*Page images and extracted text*

____________

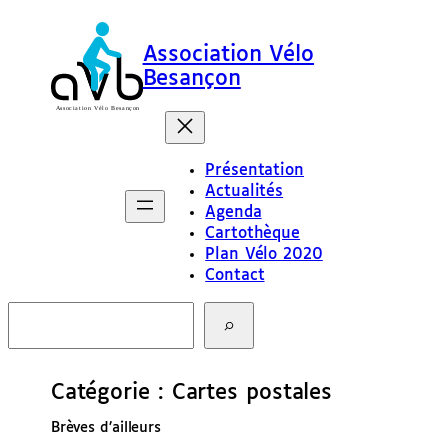
Aller
au
Association Vélo
contenu
Besançon
Présentation
Actualités
Agenda
Cartothèque
Plan Vélo 2020
Contact
R
e
c
h
e
Catégorie :
Cartes postales
r
c
Brèves d’ailleurs
h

____________

*Task directions*
Repeat each entry precisely as it appears. Leave the pictures out.

*Answer to this problem*
Aller
au
Association Vélo
contenu
Besançon
Présentation
Actualités
Agenda
Cartothèque
Plan Vélo 2020
Contact
R
e
c
h
e
Catégorie :
Cartes postales
r
c
Brèves d’ailleurs
h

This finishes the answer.